When you write out the listing, keep every word as it stands and drop the pictures.
*** Opening of DATA SECTION ***
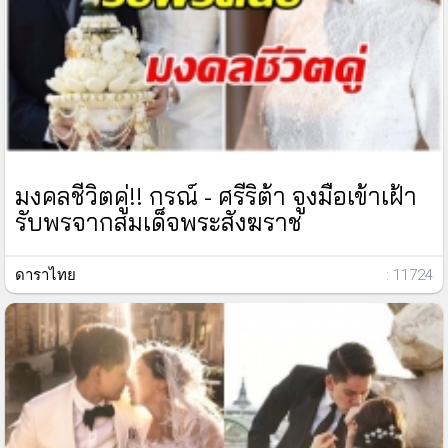
มงคลชีวิตคู่!! กรณ์ - ศรีริต้า จูงมือเข้าเฝ้า
รับพรจากสมเด็จพระสังฆราช
ดาราไทย
: 11724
*** Close of DATA SECTION ***
RESPONSE TO THIS TASK =
มงคลชีวิตคู่!! กรณ์ - ศรีริต้า จูงมือเข้าเฝ้า
รับพรจากสมเด็จพระสังฆราช
ดาราไทย
: 11724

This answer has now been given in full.